R and stats resources

A quick google or Youtube search will reveal an abundance of tutorials and materials designed to help you learn how to program and conduct statistical analyses with R. Below, we list some free resources that have helped us in the past, but are by no means exhaustive.

Books

Modelling and stats

If you haven’t taken the ANM203 course at UniSC (statistics with teeth: understanding ecological data), contact Dave for course notes. This is a 2nd year undergraduate course offered in the Bachelor of Animal Ecology program, and teaches students how to use R in a quantitative ecology context. Lessons include: introductory programming, basics of data visualisation with ggplot2, general linear models, generalised linear models, and conditional inference trees.

Similarly, ask Dave or Kylie for notes and recordings from the now-deprecated third year course ENS315 (advanced numerical techniques in ecology), which was an advanced unit that covered: generalised additive models, generalised linear mixed models, and multivariate analyses (i.e., PCA, NMDS).

Dave co-runs a series of R Workshops each year at the University of Queensland, in collaboration with Anthony Richardson, Jason Everett, and Christina Buelow. These workshops cover a range of skill levels, techniques and modelling approaches, and students from our lab get free registration and access to all course notes. Contact Dave for upcoming dates/further information.
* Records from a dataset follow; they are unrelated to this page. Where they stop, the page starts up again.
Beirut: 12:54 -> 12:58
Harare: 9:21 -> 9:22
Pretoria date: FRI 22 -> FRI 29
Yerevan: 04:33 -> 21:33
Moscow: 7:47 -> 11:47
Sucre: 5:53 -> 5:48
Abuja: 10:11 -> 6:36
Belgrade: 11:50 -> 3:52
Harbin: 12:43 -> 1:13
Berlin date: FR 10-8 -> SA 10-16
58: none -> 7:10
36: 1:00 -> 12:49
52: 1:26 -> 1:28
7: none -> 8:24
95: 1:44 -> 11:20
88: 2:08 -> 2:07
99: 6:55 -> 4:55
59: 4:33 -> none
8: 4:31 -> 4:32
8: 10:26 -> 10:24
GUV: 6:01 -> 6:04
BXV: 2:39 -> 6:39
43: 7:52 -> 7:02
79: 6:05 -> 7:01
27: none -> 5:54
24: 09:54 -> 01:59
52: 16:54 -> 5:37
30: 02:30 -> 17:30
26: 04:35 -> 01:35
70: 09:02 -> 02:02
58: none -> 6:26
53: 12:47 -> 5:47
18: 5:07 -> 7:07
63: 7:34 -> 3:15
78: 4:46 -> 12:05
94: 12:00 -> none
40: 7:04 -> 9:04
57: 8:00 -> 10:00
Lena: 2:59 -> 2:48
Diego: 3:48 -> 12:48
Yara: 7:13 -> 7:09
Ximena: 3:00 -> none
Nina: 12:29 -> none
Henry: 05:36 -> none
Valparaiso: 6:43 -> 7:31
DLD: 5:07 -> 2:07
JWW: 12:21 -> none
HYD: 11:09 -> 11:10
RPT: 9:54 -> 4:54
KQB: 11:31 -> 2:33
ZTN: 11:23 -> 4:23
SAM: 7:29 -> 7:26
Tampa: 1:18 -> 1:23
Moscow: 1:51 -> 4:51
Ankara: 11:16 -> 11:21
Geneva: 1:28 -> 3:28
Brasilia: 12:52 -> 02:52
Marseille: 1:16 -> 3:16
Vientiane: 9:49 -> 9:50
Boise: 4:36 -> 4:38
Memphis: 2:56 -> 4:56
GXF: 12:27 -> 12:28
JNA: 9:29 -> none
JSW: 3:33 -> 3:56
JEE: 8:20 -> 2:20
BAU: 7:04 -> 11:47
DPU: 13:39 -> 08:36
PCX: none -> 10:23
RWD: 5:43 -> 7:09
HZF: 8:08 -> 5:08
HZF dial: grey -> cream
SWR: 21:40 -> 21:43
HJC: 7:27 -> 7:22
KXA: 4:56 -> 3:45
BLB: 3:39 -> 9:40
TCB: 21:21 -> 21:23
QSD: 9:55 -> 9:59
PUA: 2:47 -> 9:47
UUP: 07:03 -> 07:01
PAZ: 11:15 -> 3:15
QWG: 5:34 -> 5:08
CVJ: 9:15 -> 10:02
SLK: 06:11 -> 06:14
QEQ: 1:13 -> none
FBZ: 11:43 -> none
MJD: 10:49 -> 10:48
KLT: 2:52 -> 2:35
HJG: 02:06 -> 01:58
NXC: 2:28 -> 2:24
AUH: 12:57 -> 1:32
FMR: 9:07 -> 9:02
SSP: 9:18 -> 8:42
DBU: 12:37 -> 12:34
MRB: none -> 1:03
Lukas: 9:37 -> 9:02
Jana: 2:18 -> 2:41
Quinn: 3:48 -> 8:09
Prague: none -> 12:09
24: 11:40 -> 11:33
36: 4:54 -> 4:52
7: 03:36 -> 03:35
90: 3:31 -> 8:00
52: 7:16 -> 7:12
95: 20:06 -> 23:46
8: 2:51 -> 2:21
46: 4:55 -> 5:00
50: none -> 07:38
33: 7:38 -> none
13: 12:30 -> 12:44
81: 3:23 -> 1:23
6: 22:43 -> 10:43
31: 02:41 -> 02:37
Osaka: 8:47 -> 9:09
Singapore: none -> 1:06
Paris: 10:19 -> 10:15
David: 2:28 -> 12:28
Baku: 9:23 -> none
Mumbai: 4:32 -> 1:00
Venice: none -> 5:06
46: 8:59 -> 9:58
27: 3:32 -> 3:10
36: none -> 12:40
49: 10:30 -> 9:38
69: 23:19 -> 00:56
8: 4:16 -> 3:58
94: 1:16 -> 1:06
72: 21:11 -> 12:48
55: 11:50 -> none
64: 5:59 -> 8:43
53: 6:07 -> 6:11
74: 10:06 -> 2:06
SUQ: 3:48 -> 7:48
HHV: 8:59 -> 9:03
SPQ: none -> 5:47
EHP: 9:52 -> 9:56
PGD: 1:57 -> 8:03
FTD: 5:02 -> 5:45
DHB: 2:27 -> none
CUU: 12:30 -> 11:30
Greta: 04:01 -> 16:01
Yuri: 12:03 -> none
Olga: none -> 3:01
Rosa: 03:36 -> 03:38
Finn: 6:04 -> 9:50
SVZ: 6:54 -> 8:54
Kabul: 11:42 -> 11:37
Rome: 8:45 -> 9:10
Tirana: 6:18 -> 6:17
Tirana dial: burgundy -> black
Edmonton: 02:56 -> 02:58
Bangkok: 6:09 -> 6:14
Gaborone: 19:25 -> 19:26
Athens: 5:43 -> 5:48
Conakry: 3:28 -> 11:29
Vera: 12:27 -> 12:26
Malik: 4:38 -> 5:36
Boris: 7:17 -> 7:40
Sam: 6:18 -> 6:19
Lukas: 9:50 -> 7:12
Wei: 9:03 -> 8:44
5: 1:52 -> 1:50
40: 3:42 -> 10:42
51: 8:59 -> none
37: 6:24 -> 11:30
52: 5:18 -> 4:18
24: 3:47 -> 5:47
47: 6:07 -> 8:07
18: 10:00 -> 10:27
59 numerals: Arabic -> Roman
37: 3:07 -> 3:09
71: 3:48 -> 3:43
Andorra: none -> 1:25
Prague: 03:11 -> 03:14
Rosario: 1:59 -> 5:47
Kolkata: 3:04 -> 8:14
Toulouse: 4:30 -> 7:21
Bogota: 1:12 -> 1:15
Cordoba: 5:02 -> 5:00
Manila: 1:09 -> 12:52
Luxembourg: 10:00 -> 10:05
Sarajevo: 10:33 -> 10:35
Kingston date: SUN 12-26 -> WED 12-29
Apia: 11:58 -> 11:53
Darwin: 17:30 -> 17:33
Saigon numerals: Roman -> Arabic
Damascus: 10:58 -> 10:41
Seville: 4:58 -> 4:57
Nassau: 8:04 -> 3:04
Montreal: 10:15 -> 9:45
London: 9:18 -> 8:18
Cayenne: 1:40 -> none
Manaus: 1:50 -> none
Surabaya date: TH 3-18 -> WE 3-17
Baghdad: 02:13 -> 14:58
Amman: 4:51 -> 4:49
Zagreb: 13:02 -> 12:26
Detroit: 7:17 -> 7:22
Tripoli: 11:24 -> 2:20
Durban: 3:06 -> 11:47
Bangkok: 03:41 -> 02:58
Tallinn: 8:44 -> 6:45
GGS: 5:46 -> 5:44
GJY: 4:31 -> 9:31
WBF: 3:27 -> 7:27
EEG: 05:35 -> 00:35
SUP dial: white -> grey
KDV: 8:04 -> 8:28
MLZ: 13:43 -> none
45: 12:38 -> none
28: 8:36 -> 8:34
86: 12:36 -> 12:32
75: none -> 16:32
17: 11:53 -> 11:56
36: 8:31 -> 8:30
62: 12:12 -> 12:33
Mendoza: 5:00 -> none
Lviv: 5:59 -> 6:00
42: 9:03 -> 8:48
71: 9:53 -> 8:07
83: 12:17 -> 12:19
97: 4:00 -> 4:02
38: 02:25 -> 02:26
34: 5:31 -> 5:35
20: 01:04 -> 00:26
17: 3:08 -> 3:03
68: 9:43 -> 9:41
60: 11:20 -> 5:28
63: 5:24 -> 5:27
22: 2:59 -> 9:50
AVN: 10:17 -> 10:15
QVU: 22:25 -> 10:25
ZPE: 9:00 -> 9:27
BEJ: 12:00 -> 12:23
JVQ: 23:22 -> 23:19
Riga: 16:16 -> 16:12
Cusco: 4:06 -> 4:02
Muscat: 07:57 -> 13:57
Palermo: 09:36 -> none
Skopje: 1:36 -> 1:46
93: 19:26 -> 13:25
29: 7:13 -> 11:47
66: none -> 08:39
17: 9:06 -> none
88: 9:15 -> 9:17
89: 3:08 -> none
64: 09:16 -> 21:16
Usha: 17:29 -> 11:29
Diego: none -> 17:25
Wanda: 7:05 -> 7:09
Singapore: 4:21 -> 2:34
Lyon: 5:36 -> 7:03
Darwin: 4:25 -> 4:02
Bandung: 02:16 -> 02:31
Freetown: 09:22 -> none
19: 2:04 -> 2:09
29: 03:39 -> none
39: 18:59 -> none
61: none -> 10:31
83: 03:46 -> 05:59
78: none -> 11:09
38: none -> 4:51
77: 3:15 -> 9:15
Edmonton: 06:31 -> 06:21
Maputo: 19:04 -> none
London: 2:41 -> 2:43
Dr. Chris Brown (UTAS) often posts free R and stats tutorials on the Seascape Models website.

Dr. Alain Zuur and Dr. Elena Ieno publish an excellent collection of textbooks on statistics with R, that are specifically designed for ecologists. Topics include GLMs/GAMs, mixed effects models, R-INLA, data visualisation, zero-inflated modelling etc. They also run online and in-person courses. Kylie, Dave and Jessie have some personal hard-copies you might be able to borrow - otherwise, check out the Highland Statistics website here.

GLMs and GAMs

Mixed effects models

Note

Mixed-effects models, hierarchical models, nested models, multilevel models, clustered models…. all are the same thing. Different academic communities use different terminology - here, we refer to them as mixed-effects models.

Error distributions

Below are some of the more common distributions used in GLMs and GLMMs that we suggest you familiarise yourself with:

  • Gaussian (AKA ‘normal’). Continuous data. Has two parameters: mean and variance. Assumption: data are normally distributed around the mean (after accounting for predictors). E.g., modelling the heights of university students in a classroom
  • Gamma. Continuous data. Unlike the gaussian distribution, gamma can only take positive values and is distinctly skewed to the right (i.e., negative values are not allowed). E.g., modelling rainfall amounts on wet days.
  • Tweedie. Continuous or count data. Positive values with zeros. Good when there’s a spike at zero/right skewness. Can also be used if poisson results in overdispersion. E.g., used commonly to model fisheries biomass.
  • Poisson. Count data. Positive integers only. Assumption: variance increases with the mean. Unlike a gaussian distribution which has two parameters (mean and variance), the poisson distribution only has one (the mean, which is ALSO the variance: µ). E.g., the number of times a bird feeds a chick in a day.
  • Negative binomial. Count data. Positive integers only. Typically used for overdispersed count data with a large range, that can’t be accurately modelled with the poisson distribution. Includes a quadratic term for the variance (i.e., k) to allow for more variation in the response, compared to a poisson. E.g., number of endoparasites observed in the muscle tissue of a fish.
  • Zero-truncated poisson/negbin. Count data. Positive integers only, AND where the value of 0 cannot occur. E.g., the number of times a whale surfaces to breathe (this can’t be 0, or the whale will die).
  • Binomial. Binary data. 0 or 1. Presence/absence, survival/death, yes/no etc. E.g., presence of crabs on a beach.
  • Beta. Data bounded between 0 and 1, such as percentage, proportion or probability. E.g., the proportion or percentage of healthy and diseased tissue on a coral head.

Regular expressions

Regular Expressions (i.e., “Regexps”) is a very powerful tool for working with string patterns using advanced wildcard options. A Regular Expression is a pattern (or filter) that describes a set of strings that matches the pattern. Regex is supported in R, and we can use it, for example, to extract information from file names (amongst other things).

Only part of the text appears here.